*** Opening GIVEN RECORDS ***

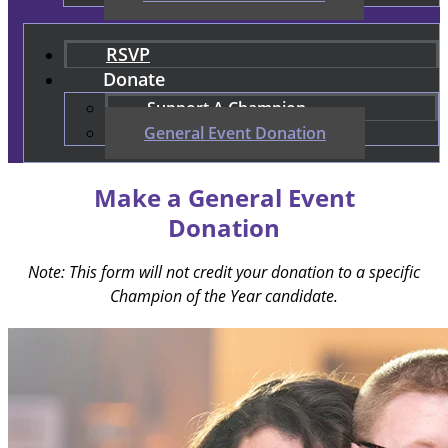
RSVP
Donate
Support A Champion
General Event Donation
Make a General Event
Donation
Note: This form will not credit your donation to a specific
Champion of the Year candidate.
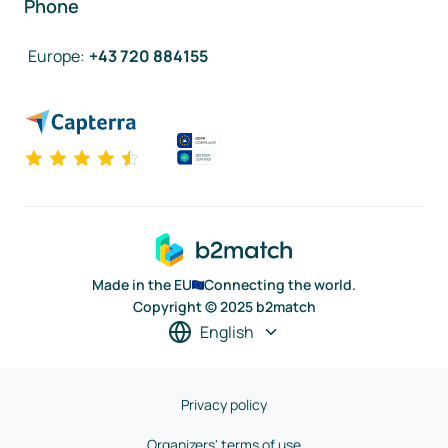
Phone
Europe
:
+43 720 884155
Made in the EU
Connecting the world.
Copyright © 2025 b2match
English
Privacy policy
Organizers' terms of use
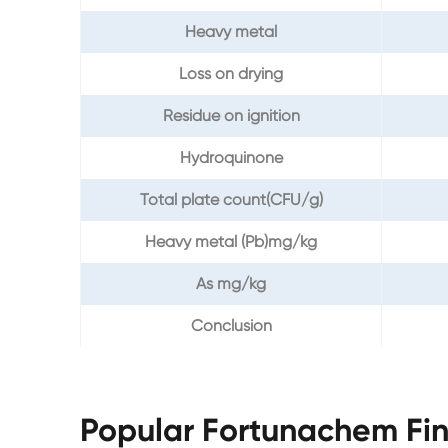
Heavy metal
Loss on drying
Residue on ignition
Hydroquinone
Total plate count(CFU/g)
Heavy metal (Pb)mg/kg
As mg/kg
Conclusion
Popular Fortunachem Fi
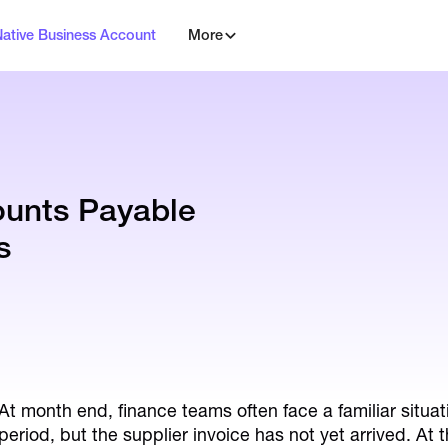
Native Business Account
More
unts Payable
s
At month end, finance teams often face a familiar situat
period, but the supplier invoice has not yet arrived. At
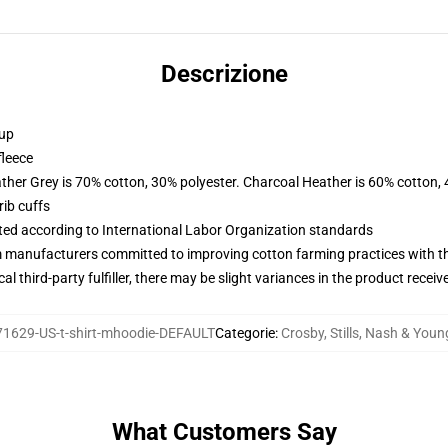
Descrizione
 up
fleece
ather Grey is 70% cotton, 30% polyester. Charcoal Heather is 60% cotton,
ib cuffs
uated according to International Labor Organization standards
m manufacturers committed to improving cotton farming practices with the
al third-party fulfiller, there may be slight variances in the product receiv
1629-US-t-shirt-mhoodie-DEFAULT
Categorie
:
Crosby, Stills, Nash & You
What Customers Say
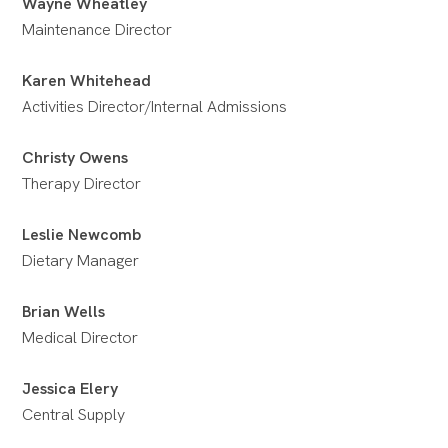
Wayne Wheatley
Maintenance Director
Karen Whitehead
Activities Director/Internal Admissions
Christy Owens
Therapy Director
Leslie Newcomb
Dietary Manager
Brian Wells
Medical Director
Jessica Elery
Central Supply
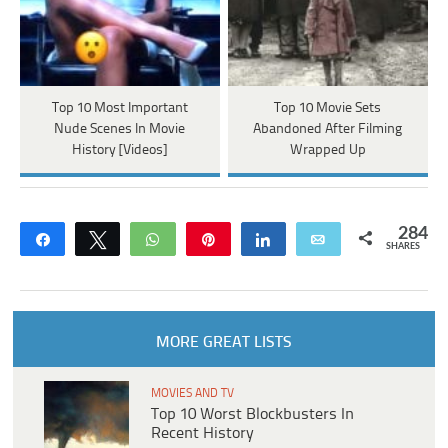
Top 10 Most Important
Top 10 Movie Sets
Nude Scenes In Movie
Abandoned After Filming
History [Videos]
Wrapped Up
284
Share
Tweet
WhatsApp
Pin
Share
Email
SHARES
MORE GREAT LISTS
MOVIES AND TV
Top 10 Worst Blockbusters In
Recent History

*** Closing GIVEN RECORDS ***

# WHAT TO PRODUCE
With the pictures set aside, please write out all of the records above exactly.

# ANSWER BELOW
RSVP
Donate
Support A Champion
General Event Donation
Make a General Event
Donation
Note: This form will not credit your donation to a specific
Champion of the Year candidate.
Phone
Europe
:
+43 720 884155
Made in the EU
Connecting the world.
Copyright © 2025 b2match
English
Privacy policy
Organizers' terms of use
Heavy metal
Loss on drying
Residue on ignition
Hydroquinone
Total plate count(CFU/g)
Heavy metal (Pb)mg/kg
As mg/kg
Conclusion
Popular Fortunachem Fi
Native Business Account
More
unts Payable
s
At month end, finance teams often face a familiar situat
period, but the supplier invoice has not yet arrived. At
Descrizione
 up
fleece
ather Grey is 70% cotton, 30% polyester. Charcoal Heather is 60% cotton,
ib cuffs
uated according to International Labor Organization standards
m manufacturers committed to improving cotton farming practices with the
al third-party fulfiller, there may be slight variances in the product receiv
1629-US-t-shirt-mhoodie-DEFAULT
Categorie
:
Crosby, Stills, Nash & You
What Customers Say
Wayne Wheatley
Maintenance Director
Karen Whitehead
Activities Director/Internal Admissions
Christy Owens
Therapy Director
Leslie Newcomb
Dietary Manager
Brian Wells
Medical Director
Jessica Elery
Central Supply
Top 10 Most Important
Top 10 Movie Sets
Nude Scenes In Movie
Abandoned After Filming
History [Videos]
Wrapped Up
284
Share
Tweet
WhatsApp
Pin
Share
Email
SHARES
MORE GREAT LISTS
MOVIES AND TV
Top 10 Worst Blockbusters In
Recent History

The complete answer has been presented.